The island is a mecca for birds. The star of the show is the Sooty Tern, of which about half a million pairs nest each year between May and October. Tens of thousands of Brown and Lesser Noddies nest and White Terns abound. At the bases of Casuarina trees around the hotel White-tailed Tropic birds can be found nesting all year and eerie sounds at night betray the burrowing activities of Wedge-tailed Shearwaters. Large numbers of Lesser Frigatebirds roost in tall trees, sometimes accompanied by Red-footed Boobies.

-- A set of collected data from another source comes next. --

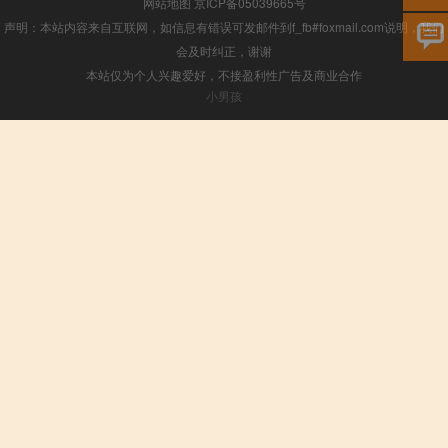
网站地图
京ICP备05039665号
声明：本站内容来自互联网，如信息有错误可发邮件到f_fb#foxmail.com说明，我们
会及时纠正，谢谢
本站仅为个人兴趣爱好，不接盈利性广告及商业合作
小男孩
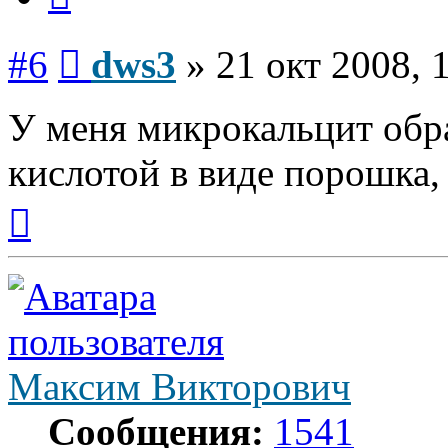
Сообщение
#6
dws3
»
21 окт 2008, 
У меня микрокальцит обр
кислотой в виде порошка,
Вернуться
к
началу
Максим Викторович
Сообщения:
1541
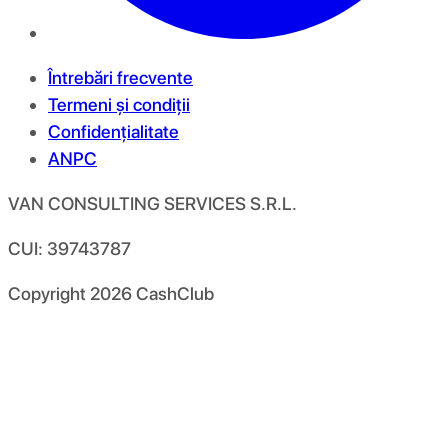
Întrebări frecvente
Termeni și condiții
Confidențialitate
ANPC
VAN CONSULTING SERVICES S.R.L.
CUI: 39743787
Copyright
2026
CashClub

Crested and Bridle Terns are commonly seen and Saunders Terns forsake their Arabian breeding grounds to spend their non-breeding season on Bird Island’s northern sand bank.
The main breeding season for the seabirds is the south-east trade wind season from May to October but the changeover to the north-west monsoon in November-December often heralds the arrival of migrants from Asia, even including arctic regions. Some of these migrants, especially shorebirds, are regular visitors and can arrive in hundreds. Other species, to the delights of birdwatchers, are only rare visitors and include species never or only infrequently seen in Europe.
Bird Island certainly lives up to its name and with its simple tourism formula is arguably one of the most “eco” tourism destinations in Seychelles, blessed with 5 kilometres of unspoilt beaches and picturesque woodland.